Chief medical officer Dr. Robert Strang made the announcement during the legislature’s health committee meeting on Thursday when asked about mandatory vaccinations.
“We will work together to increase awareness of who is actually at an increased risk, the availability of a vaccine and also when the appropriate timing of when that vaccine will be,” Strang said.
In December, Nova Scotia Public Health declared an outbreak of the disease in a Dalhousie University residence that resulted in the death of one student and the hospitalization of another.
In the past 19 months, two other students have died from the disease in other universities in the province, leading to complaints from loved ones about safety precautions at the schools and public health.
Meningitis B transmits through contact with bodily fluids, and spreads more quickly when people share a living environment or are in close contact, making university dorms and classrooms high risk locations for transmission, according to Nova Scotia Health.
Currently, the meningitis B vaccine is not part of the routine publicly funded vaccine program in Nova Scotia but is available to those who may have come in close contact or are considered at risk.
Strang said the province relies on guidance from the National Advisory Committee of Immunization (NACI) regarding public vaccinations.
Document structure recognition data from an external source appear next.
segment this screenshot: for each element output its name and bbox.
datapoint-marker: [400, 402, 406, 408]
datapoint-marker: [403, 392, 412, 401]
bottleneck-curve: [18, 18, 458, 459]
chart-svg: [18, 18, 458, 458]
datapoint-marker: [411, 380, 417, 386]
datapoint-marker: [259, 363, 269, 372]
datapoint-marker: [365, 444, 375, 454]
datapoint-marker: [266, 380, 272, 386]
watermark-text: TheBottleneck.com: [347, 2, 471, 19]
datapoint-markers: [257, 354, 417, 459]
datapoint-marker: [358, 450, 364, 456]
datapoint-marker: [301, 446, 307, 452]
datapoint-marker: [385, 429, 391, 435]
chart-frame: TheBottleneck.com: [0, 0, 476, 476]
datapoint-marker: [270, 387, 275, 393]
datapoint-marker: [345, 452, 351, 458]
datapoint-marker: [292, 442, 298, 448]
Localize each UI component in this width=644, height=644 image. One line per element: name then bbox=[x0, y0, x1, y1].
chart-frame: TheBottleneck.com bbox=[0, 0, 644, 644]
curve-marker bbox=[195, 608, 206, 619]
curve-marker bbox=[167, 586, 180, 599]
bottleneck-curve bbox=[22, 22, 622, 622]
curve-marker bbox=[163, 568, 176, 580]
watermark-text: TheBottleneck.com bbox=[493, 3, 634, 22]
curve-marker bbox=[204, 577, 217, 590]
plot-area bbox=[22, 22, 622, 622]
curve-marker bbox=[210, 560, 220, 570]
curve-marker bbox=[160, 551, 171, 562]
Currently, NACI does not recommend offering the vaccine to the general public as there is limited evidence of its effectiveness.
“It is a rare disease and it can have fatal consequences,” Strang said.
For meningitis B, “it is a different type of vaccine, there are many different sub-strains and not all of them are protected by the vaccine.”
Strang said due to its many variants, getting the meningitis B vaccine cannot ensure an individual will stay clear of the specific strain of the disease that may be spreading at that time.
In order to combat the virus, Strang said public health must create a focused and targeted program with the universities that can help prevent the virus and lessen the financial barriers that come with its vaccine.
A full two-dose vaccination for meningitis B in Nova Scotia costs about $300.
During Thursday’s proceedings, Halifax Atlantic MLA Brendan Maguire questioned the province’s guidance under NACI regarding public vaccinations.
Maguire asked why the province does not take NACI’s recommendations to fund separate vaccinations such as shingles or the flu vaccine for seniors, but does choose to take NACI’s advice against general public vaccinations for meningitis B.
“Proposals have been developed for the two other vaccines you have mentioned and they are certainly continuing to be considered along with a whole range of others,” Strang said.
“It will be students who will be coming into university, first year, potentially only those living in residence, that is who we would need to focus on and how we would work with that group. Those conversations will be ongoing.”